The process for producing a flexographic printing plate precursor for laser engraving according to Claim 7,
wherein Component E is at least one kind selected from a group consisting of (Component E1) a polyfunctional isocyanate compound, (Component E2) a polyfunctional acid anhydride, and (Component E3) a polyalkoxysilane compound.
The process for producing a flexographic printing plate precursor for laser engraving according to any one of Claims 1 to 9, further comprising the steps of
providing a photocurable composition layer onto the surface of the thermally cured composition;
pasting another light-transmissive support onto the photocurable composition layer; and
curing the photocurable composition layer with light.
The process for producing a flexographic printing plate precursor for laser engraving according to any one of Claims 1 to 10,
wherein the composition further comprises (Component G) a solvent, and the applying step (1) includes a sub-step of coating the composition onto the support and a following sub-step of removing 95% by weight or more of the solvent from the composition.
The process for producing a flexographic printing plate precursor for laser engraving according to any one of Claims 2 to 11, comprising:
as the curing step (2), the first thermal curing sub-step of thermally curing at least a portion of the composition layer in an atmosphere in which an oxygen partial pressure is from 100 Pa to 5,000 Pa (from 0.001 atm to 0.05 atm) and at 80°C to 140°C; and

the following second thermal curing sub-step of thermally curing the entire of the composition layer in an atmosphere of 100,000 Pa (1 atm) and at 70°C to 110°C.

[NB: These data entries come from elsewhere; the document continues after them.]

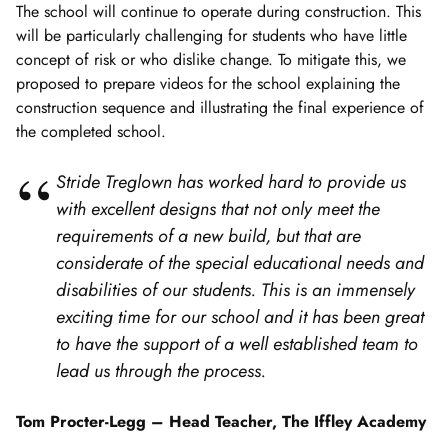
The school will continue to operate during construction. This
will be particularly challenging for students who have little
concept of risk or who dislike change. To mitigate this, we
proposed to prepare videos for the school explaining the
construction sequence and illustrating the final experience of
the completed school.
Stride Treglown has worked hard to provide us
with excellent designs that not only meet the
requirements of a new build, but that are
considerate of the special educational needs and
disabilities of our students. This is an immensely
exciting time for our school and it has been great
to have the support of a well established team to
lead us through the process.
Tom Procter-Legg –
Head Teacher, The Iffley Academy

The process for producing a flexographic printing plate precursor for laser engraving according to any one of Claims 10 to 12,
wherein the photocurable composition layer does not comprise volatile organic compounds (VOC) not having an ethylenically unsaturated group.
A flexographic printing plate precursor for laser engraving produced by the process according any one of Claims 1 to 13.
A process for making a flexographic printing plate, comprising the steps of:
engraving the flexographic printing plate precursor according to Claim 14 with laser; and

washing the laser-engraved printing plate with water or an aqueous solution.